Greta Thunberg hat die deutschen Grünen wegen ihrer Unterstützung für den Abriss von Lützerath und das Abbaggern der unter dem Dorf liegenden Kohle kritisiert. Konzerne wie RWE müsse man eigentlich dafür zur Rechenschaft ziehen, wie sie mit Menschen umgingen. "Dass die Grünen mit solchen Unternehmen Kompromisse schließen, zeigt, wo ihre Prioritäten liegen", sagte die schwedische Klimaaktivistin der Deutschen Presse-Agentur. Sie selbst sei nie mit einer grünen Partei verbunden gewesen.

Führende grüne Politiker wie Bundeswirtschaftsminister Robert Habeck und seine NRW-Kollegin Mona Neubaur verteidigen den Abriss von Lützerath damit, dass die darunter liegende Kohle zur Aufrechterhaltung der Energiesicherheit in der derzeitigen Krise gebraucht werde. Thunberg sagte dazu: "Die Kohle, die hier im Boden ist, wird die Preise nicht sofort senken. Wer so denkt, hat einfach keinen Bezug zur Realität."
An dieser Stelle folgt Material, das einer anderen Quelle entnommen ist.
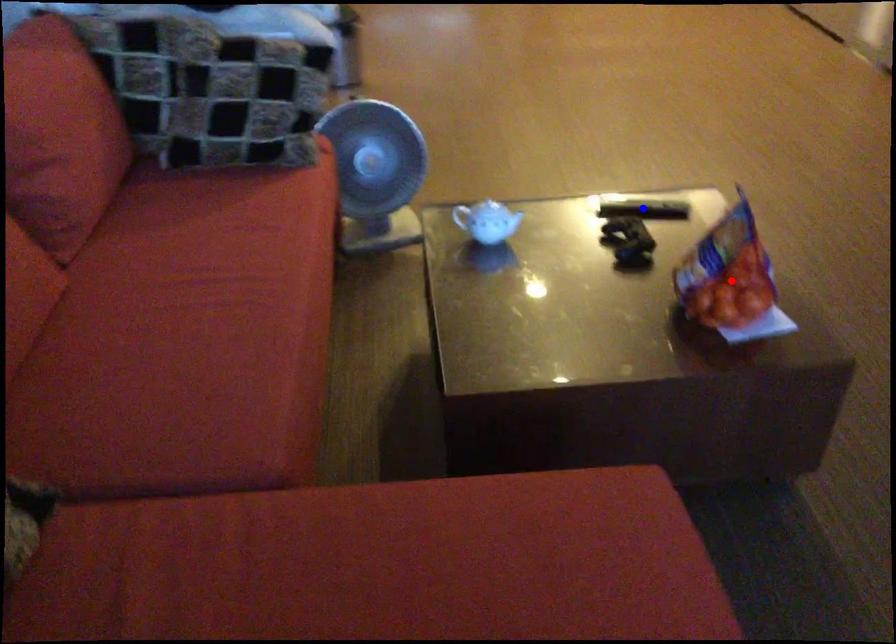 Question: In the image, two points are highlighted. Which point is nearer to the camera? Reply with the corresponding letter.

Choices:
 (A) blue point
 (B) red point

Answer: (B) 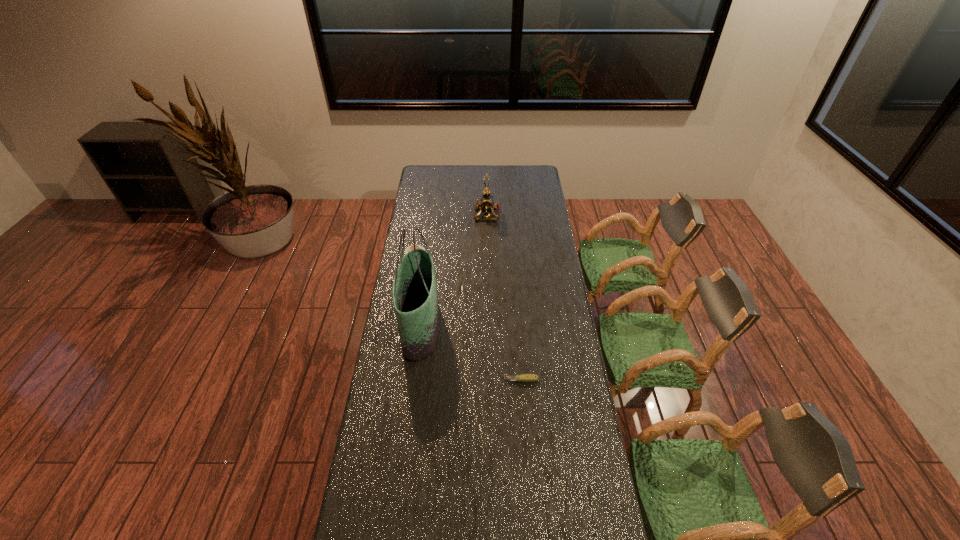 Image resolution: width=960 pixels, height=540 pixels. What are the coordinates of `the third farthest object` in the screenshot? It's located at (415, 295).

This screenshot has height=540, width=960. I want to click on tote bag, so click(x=415, y=295).

Locate an element on the screen. This screenshot has height=540, width=960. telephone is located at coordinates (486, 204).

What are the coordinates of `the second tallest object` in the screenshot? It's located at (486, 204).

Image resolution: width=960 pixels, height=540 pixels. Find the location of `pudding`. pudding is located at coordinates (409, 248).

The height and width of the screenshot is (540, 960). I want to click on the second shortest object, so click(x=409, y=248).

Locate an element on the screen. The height and width of the screenshot is (540, 960). the shortest object is located at coordinates (525, 378).

Where is `the nearest object`? This screenshot has width=960, height=540. the nearest object is located at coordinates (525, 378).

Image resolution: width=960 pixels, height=540 pixels. What are the coordinates of `vacant space located on the back of the third farthest object` in the screenshot? It's located at (429, 262).

Locate an element on the screen. This screenshot has width=960, height=540. free space located 0.220m on the front of the telephone, featuring the rotary dial is located at coordinates (434, 214). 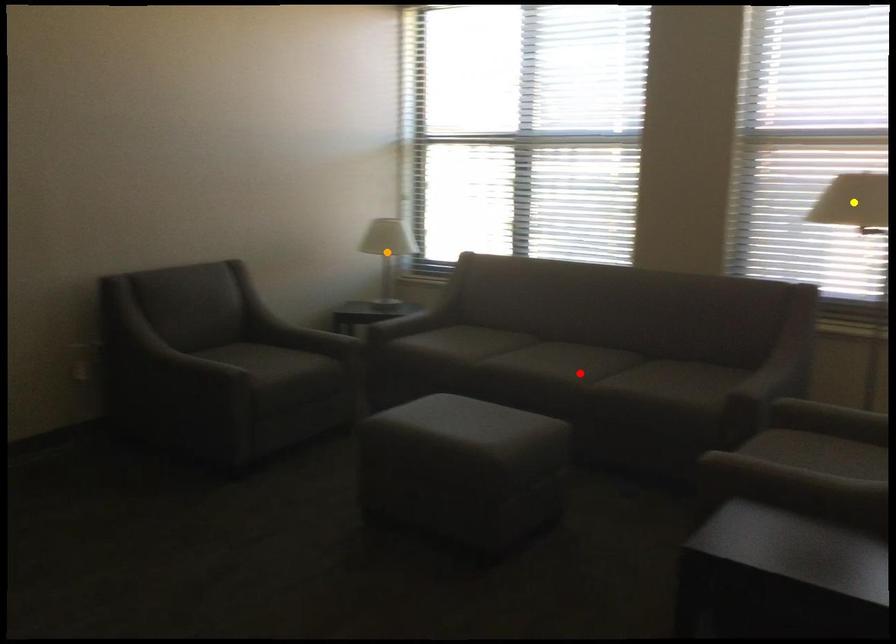 Order these from nearest to farthest:
orange point | red point | yellow point

yellow point → red point → orange point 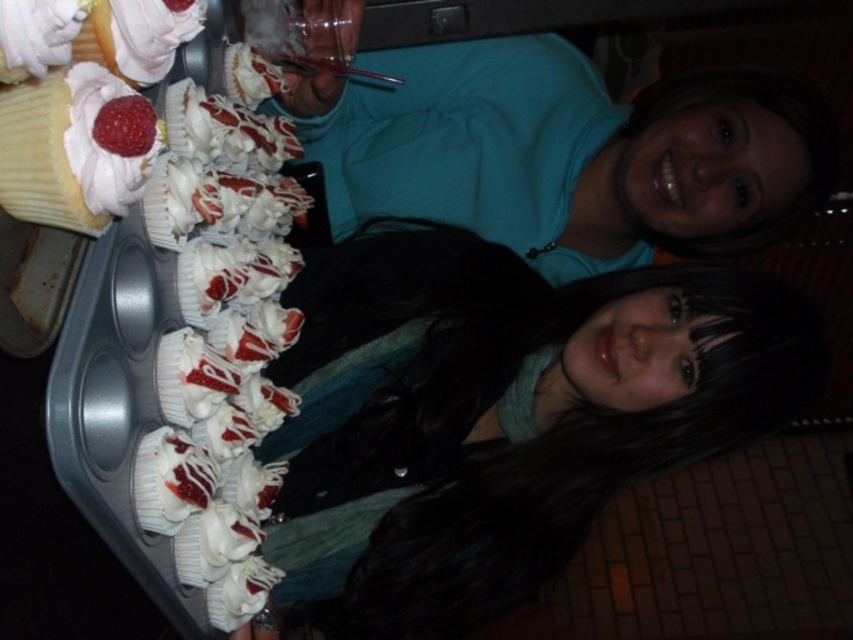 Looking at this image, you are at a party and want to grab a cupcake. The matte white cupcakes at lower left and the white glossy frosting at center are both in front of you. Which one is closer to you?

The matte white cupcakes at lower left are closer to you since they are only 26.47 inches away from the white glossy frosting at center, but the exact distance from you isn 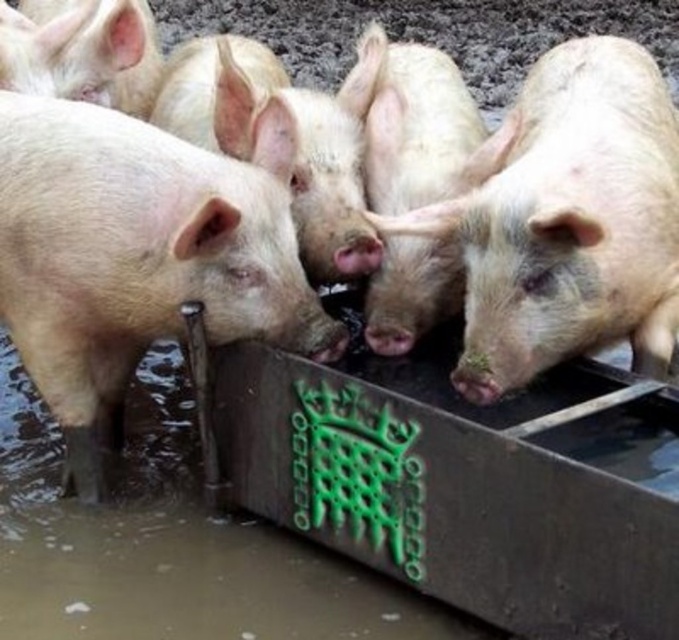 You are a farmer checking the pigs in the trough. You notice a pig represented by point coordinates at point (139,257). Where is this pig located relative to the trough?

The pig represented by point (139,257) is at the center of the trough.

In the scene with a metal trough and two pink matte pigs, which pig is positioned to the right when observing the pink matte pig at center and the pink matte piglet at center?

The pink matte piglet at center is positioned to the right of the pink matte pig at center.

You are a farmer who wants to measure the distance between the pink matte pig at center and the nearest pig. Can you confirm if the distance is more than 2 meters?

The distance between the pink matte pig at center and the nearest pig is 2.01 meters, which is more than 2 meters. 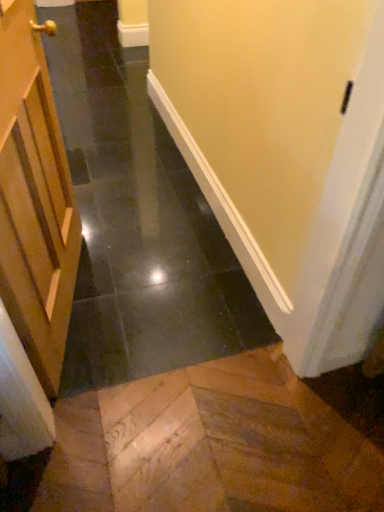 Question: Should I look upward or downward to see black glossy tile at center?

Choices:
 (A) down
 (B) up

Answer: (A)

Question: From the image's perspective, is black glossy tile at center over wooden door at left?

Choices:
 (A) yes
 (B) no

Answer: (B)

Question: Are black glossy tile at center and wooden door at left far apart?

Choices:
 (A) yes
 (B) no

Answer: (B)

Question: Is black glossy tile at center closer to camera compared to wooden door at left?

Die 20-Jährige ist nach Deutschland gekommen, um den Protest gegen die Räumung und den Abriss von Lützerath zu unterstützen. "Ich bin hier schon früher gewesen, und da sah es noch völlig anders aus", sagte sie. "Es ist sehr traurig das zu sehen. Es ist jetzt ein ganz anderer Ort." Zu der Kraterlandschaft des rheinischen Braunkohlereviers sagte sie: "Es sieht wirklich aus wie Mordor. Es zeigt, wozu Menschen unter den falschen Bedingungen fähig sind. Es zeigt, wogegen wir kämpfen, was wir verhindern wollen." In Tolkiens Roman "Herr der Ringe" ist Mordor das Reich und die Basis des bösen Sauron.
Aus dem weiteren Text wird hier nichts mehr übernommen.